What Victor Davis Hanson and Vulcan Ideology Do to Ancient History and US Foreign Policy
By Jim Sleeper – September 23, 2010, 5:35PM
In August, when PBS broadcast a shamefully worshipful, 3-hour “documentary” of Reagan Administration Secretary of State George Shultz’s supposedly heroic career, I posted “What Politics Does to History,” exposing the fraudulent scholarship of the man who’d written most of Shultz’s memoir and is now teaching students at Yale. At least, though, Charles Hill has had the wit to seek refuge in “literature” for his rather chilling take on history, as I showed also in Foreign Policy.
The historian Victor Davis Hanson is something else again, a magpie of misplaced, forced analogies from ancient to post-modern events. Hanson conscripts his studies of ancient Greek wars to the service of the Bush national-security agenda, which he’d love to revive. Now he’s done it again in Makers of Ancient Strategy, an anthology I’ve just reviewed for the new, fall issue of Democracy journal. And Hanson, true to form, is ranting about the review.
”When someone attacks me, I reply with twice that,” Hanson told the Boston Globe, which noted that he “has penned many a blistering response to a negative review. It’s not unlike the tactic Hanson recommends in war: ‘You do that a few times, and people stop attacking you.”’
Sorry, Victor, but the main reason people stop attacking you is that you discredit yourself without their having to bother. No sooner had Hanson submitted his counter-attack to Democracy, than he posted it, twice, perhaps expecting that this shock-and-awe approach would silence criticism.
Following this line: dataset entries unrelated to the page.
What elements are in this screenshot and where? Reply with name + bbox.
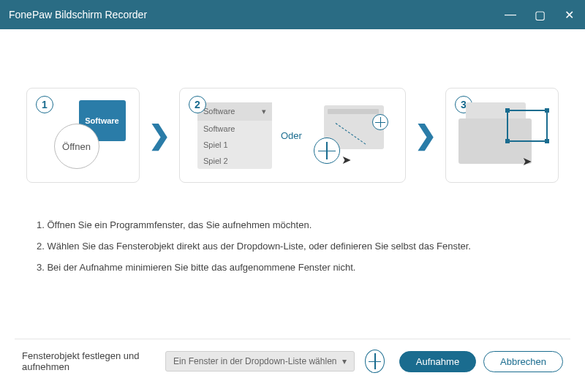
maximize-icon[interactable]: ▢ (532, 8, 547, 22)
step-3-illustration: ➤ (458, 102, 546, 168)
step-1-number: 1 (36, 96, 53, 113)
chevron-right-icon: ❯ (148, 120, 170, 151)
window-select-dropdown[interactable]: Ein Fenster in der Dropdown-Liste wählen… (165, 351, 355, 372)
bottom-label: Fensterobjekt festlegen und aufnehmen (22, 350, 158, 372)
crosshair-small-icon (372, 114, 388, 130)
dropdown-item: Spiel 1 (197, 137, 272, 153)
instructions: 1. Öffnen Sie ein Programmfenster, das S… (15, 219, 570, 283)
dropdown-item: Spiel 2 (197, 153, 272, 169)
chevron-right-icon: ❯ (415, 120, 437, 151)
window-controls: — ▢ ✕ (503, 8, 576, 22)
titlebar: FonePaw Bildschirm Recorder — ▢ ✕ (0, 0, 585, 29)
step-2-card: 2 Software ▾ Software Spiel 1 Spiel 2 Od… (179, 88, 406, 183)
or-label: Oder (281, 130, 302, 141)
cancel-button[interactable]: Abbrechen (483, 351, 563, 372)
selection-box-icon (507, 110, 548, 142)
chevron-down-icon: ▾ (262, 107, 266, 116)
app-title: FonePaw Bildschirm Recorder (9, 9, 503, 20)
step-1-card: 1 Software Öffnen (26, 88, 140, 183)
instruction-line-2: 2. Wählen Sie das Fensterobjekt direkt a… (37, 241, 548, 252)
step-3-card: 3 ➤ (445, 88, 559, 183)
open-circle-label: Öffnen (54, 124, 99, 169)
dropdown-selected: Software (203, 107, 235, 116)
instruction-line-3: 3. Bei der Aufnahme minimieren Sie bitte… (37, 262, 548, 273)
cursor-icon: ➤ (522, 154, 532, 168)
content-area: 1 Software Öffnen ❯ 2 Software ▾ Softwar… (0, 29, 585, 392)
crosshair-big-icon (314, 137, 340, 164)
step-2-number: 2 (189, 96, 206, 113)
dropdown-illustration: Software ▾ Software Spiel 1 Spiel 2 (197, 102, 272, 169)
minimize-icon[interactable]: — (503, 8, 518, 22)
target-illustration: ➤ (311, 102, 391, 168)
step-1-illustration: Software Öffnen (54, 99, 127, 172)
chevron-down-icon: ▾ (342, 356, 347, 366)
cursor-icon: ➤ (341, 153, 351, 167)
crosshair-picker-button[interactable] (365, 350, 384, 373)
dropdown-head: Software ▾ (197, 102, 272, 121)
instruction-line-1: 1. Öffnen Sie ein Programmfenster, das S… (37, 219, 548, 230)
crosshair-icon (369, 355, 380, 368)
dropdown-item: Software (197, 121, 272, 137)
record-button[interactable]: Aufnahme (399, 351, 476, 372)
steps-row: 1 Software Öffnen ❯ 2 Software ▾ Softwar… (15, 88, 570, 183)
bottom-bar: Fensterobjekt festlegen und aufnehmen Ei… (15, 339, 570, 377)
close-icon[interactable]: ✕ (562, 8, 576, 22)
dropdown-placeholder: Ein Fenster in der Dropdown-Liste wählen (173, 356, 336, 366)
It certainly pleased his site’s ditto-heads, but Hanson had no choice but to link the review he was attacking, and I invite anyone who can read without moving his or her lips to compare it to Hanson’s rant. The review shows that the man can’t separate his historiography of ancient wars from his Vulcan ideology, He can’t help trying to draft his scholarship — and, yes, some of history’s enduring truths — into his efforts to promote and then justify misadventures like ours in Iraq.
These are hard times for would-be warriors like Hanson, Charles Hill, and Martin Peretz, all of whom are scurrying to burnish their dubious scholarly credentials to cover their real-world blunders. But although I’ve caught Hanson trying to do that in his new anthology, some of its contributors — and, he now tells us defensively, its Princeton University Press readers — have higher standards than he does and didn’t let him get away with it entirely.
The result, as I explain in the review, is an anthology that makes Victor Davis Hanson look better than he is despite his efforts to sanitize his war-mongering solutions through scholarship. It’s all in the review; Enjoy!